Material supplied Block Start

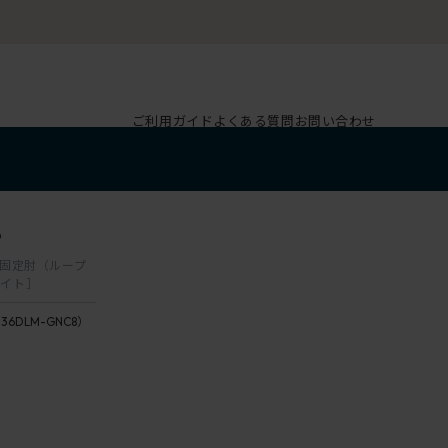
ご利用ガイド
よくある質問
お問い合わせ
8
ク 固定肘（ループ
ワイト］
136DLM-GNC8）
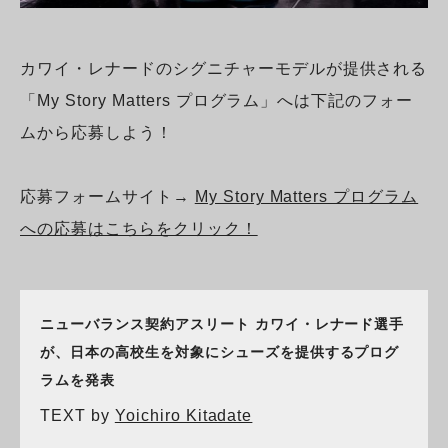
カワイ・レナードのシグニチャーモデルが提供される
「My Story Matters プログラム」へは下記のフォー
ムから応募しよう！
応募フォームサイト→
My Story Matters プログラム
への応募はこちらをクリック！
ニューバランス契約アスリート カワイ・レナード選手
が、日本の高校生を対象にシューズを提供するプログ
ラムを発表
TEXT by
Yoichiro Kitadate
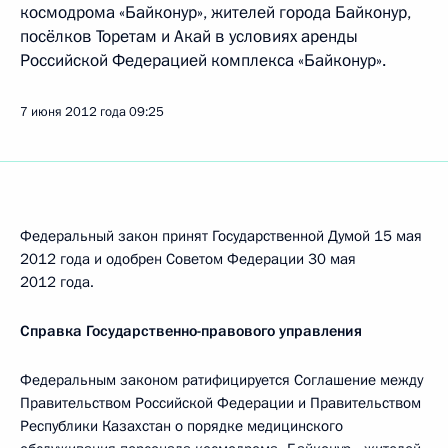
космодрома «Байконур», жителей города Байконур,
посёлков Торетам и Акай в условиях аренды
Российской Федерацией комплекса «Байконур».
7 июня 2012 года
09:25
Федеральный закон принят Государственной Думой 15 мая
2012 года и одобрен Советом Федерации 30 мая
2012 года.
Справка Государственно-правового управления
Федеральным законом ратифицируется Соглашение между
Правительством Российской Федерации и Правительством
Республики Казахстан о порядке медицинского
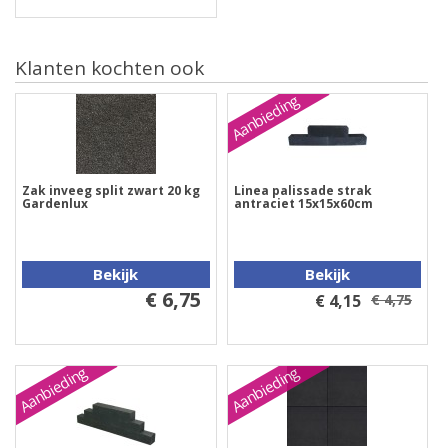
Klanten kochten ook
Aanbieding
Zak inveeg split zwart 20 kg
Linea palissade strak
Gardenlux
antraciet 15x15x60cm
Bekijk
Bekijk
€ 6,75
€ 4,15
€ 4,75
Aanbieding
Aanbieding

Material supplied Block End

## Task to carry out:
Give back exactly the lines above, from the line containing "Российской Федерацией комплекса" through the line containing "Правительством Российской Федерации", with both end lines and nothing more.

## Solution to this problem:
Российской Федерацией комплекса «Байконур».
7 июня 2012 года
09:25
Федеральный закон принят Государственной Думой 15 мая
2012 года и одобрен Советом Федерации 30 мая
2012 года.
Справка Государственно-правового управления
Федеральным законом ратифицируется Соглашение между
Правительством Российской Федерации и Правительством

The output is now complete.